▶ **What to work on**: Counting from the line that holds "Детские сады, ясл", return each line exactly, through and including the last line of the entries.
+-------+
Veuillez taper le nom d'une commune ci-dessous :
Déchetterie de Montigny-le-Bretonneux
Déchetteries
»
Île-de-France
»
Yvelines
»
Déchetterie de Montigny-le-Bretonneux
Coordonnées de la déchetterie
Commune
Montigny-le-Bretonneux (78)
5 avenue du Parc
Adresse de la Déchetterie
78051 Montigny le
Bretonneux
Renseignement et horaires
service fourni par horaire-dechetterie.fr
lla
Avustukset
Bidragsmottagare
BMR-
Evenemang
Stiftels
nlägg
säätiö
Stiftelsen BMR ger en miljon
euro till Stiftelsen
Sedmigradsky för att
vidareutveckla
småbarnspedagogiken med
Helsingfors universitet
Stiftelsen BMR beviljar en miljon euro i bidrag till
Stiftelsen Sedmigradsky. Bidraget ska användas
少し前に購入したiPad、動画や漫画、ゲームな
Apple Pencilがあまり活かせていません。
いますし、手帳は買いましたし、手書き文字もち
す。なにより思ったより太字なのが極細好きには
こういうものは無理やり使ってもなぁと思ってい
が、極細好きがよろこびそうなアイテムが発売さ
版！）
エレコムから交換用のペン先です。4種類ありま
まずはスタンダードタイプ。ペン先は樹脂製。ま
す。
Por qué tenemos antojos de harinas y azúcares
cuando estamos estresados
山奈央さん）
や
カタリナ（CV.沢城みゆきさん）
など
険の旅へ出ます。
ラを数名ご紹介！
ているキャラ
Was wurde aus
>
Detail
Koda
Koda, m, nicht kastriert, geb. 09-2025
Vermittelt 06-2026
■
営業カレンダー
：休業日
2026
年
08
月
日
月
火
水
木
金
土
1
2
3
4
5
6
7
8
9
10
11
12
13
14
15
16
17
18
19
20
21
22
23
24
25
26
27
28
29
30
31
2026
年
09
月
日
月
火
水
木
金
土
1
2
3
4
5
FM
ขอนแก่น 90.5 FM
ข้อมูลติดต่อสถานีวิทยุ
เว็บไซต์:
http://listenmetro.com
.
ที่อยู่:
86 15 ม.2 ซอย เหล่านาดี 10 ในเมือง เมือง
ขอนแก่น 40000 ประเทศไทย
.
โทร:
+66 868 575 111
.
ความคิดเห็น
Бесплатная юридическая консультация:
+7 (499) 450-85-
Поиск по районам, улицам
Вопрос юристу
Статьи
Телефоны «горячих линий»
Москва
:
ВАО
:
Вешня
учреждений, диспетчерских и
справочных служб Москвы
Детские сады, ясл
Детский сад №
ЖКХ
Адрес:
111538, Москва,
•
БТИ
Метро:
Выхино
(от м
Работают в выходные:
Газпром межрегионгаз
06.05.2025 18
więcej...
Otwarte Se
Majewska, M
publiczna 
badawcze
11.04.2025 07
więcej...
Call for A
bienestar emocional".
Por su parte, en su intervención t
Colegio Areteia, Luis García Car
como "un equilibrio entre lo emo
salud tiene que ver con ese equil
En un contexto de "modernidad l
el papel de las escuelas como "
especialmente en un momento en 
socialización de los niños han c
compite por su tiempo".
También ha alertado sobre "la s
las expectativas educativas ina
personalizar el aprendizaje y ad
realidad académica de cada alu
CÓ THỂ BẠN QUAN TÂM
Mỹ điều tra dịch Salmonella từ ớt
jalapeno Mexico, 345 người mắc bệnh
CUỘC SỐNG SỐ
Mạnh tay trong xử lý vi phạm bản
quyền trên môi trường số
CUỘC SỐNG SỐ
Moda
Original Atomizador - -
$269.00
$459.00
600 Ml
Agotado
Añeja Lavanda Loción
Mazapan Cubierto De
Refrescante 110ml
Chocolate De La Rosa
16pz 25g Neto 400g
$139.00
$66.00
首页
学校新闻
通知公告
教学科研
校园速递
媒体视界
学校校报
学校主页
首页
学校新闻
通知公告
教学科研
+-------+
▶ **Answer box**:
Детские сады, ясл
Детский сад №
ЖКХ
Адрес:
111538, Москва,
•
БТИ
Метро:
Выхино
(от м
Работают в выходные:
Газпром межрегионгаз
06.05.2025 18
więcej...
Otwarte Se
Majewska, M
publiczna 
badawcze
11.04.2025 07
więcej...
Call for A
bienestar emocional".
Por su parte, en su intervención t
Colegio Areteia, Luis García Car
como "un equilibrio entre lo emo
salud tiene que ver con ese equil
En un contexto de "modernidad l
el papel de las escuelas como "
especialmente en un momento en 
socialización de los niños han c
compite por su tiempo".
También ha alertado sobre "la s
las expectativas educativas ina
personalizar el aprendizaje y ad
realidad académica de cada alu
CÓ THỂ BẠN QUAN TÂM
Mỹ điều tra dịch Salmonella từ ớt
jalapeno Mexico, 345 người mắc bệnh
CUỘC SỐNG SỐ
Mạnh tay trong xử lý vi phạm bản
quyền trên môi trường số
CUỘC SỐNG SỐ
Moda
Original Atomizador - -
$269.00
$459.00
600 Ml
Agotado
Añeja Lavanda Loción
Mazapan Cubierto De
Refrescante 110ml
Chocolate De La Rosa
16pz 25g Neto 400g
$139.00
$66.00
首页
学校新闻
通知公告
教学科研
校园速递
媒体视界
学校校报
学校主页
首页
学校新闻
通知公告
教学科研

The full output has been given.